City councilors approved a lease for the city's new teen center in a 9-2 vote Tuesday night, but not before some councilors criticized Mayor Gary Christenson for signing the lease before a formal review by the city council.
“The council (and the mayor) needs to start following the rules and ordinances of the city,” councilor Neil Kinnon said. “We are getting a lease that is already signed, and the city council – particularly (the) public properties (committee) should have gotten this lease before it was signed...we have ordinances which state that the council should approve prior, not after, the fact.”
Kinnon had opposed the center during budget deliberations earlier this year, saying the program should begin as a smaller pilot program that could grow with increased interest.

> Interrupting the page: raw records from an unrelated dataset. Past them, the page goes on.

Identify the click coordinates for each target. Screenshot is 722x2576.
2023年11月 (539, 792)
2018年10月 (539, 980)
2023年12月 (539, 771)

Councilor Craig Spadafora, who voted for the center, said he nevertheless agreed with Kinnon.
“I think the bigger picture is...I do wish that (Christenson) sent this down, or asked the council before he signed this,” he said.
“Tomorrow, if the mayor walked down the street and said 'I want a new city hall,'...(and signed a lease), there is nobody sitting here who would think that was alright to (do).
A motion to table the lease and invite the mayor to discuss his decision to unilaterally sign the lease failed in a 6-5 vote.
Reached by cell phone, Christenson said he was “surprised” by some of the criticisms.
“This shouldn't be a surprise to anyone because we did debate the concept – we heard from the council on the length and the cost (of the lease), which we addressed in the lease we signed.”
Christenson said he had provided the council with weekly updates on the project's status over the summer, and noted Finance Committee Chair Greg Lucey was involved with the project and review of the lease's conditions.
“No one asked to participate in (the negotiation) process or see anything having to do with the provisions contained within,” Christenson said. “From the administration's point of view, we definitely kept everyone in the loop and were able to incorporate some of what the council suggested.”
“Now, if that wasn't the case – if we signed up with no knowledge, no input, nothing – they'd have a point,” he concluded. “But we debated this initiative for a while, and worked during the summer to accommodate their concerns.”
What's next for the teen center?
While the city will fund the rent, some staff and ancillary funds, the center will be run by a 501c(3) organization tasked with fund-raising for the program.
The center is expected to open sometime this October.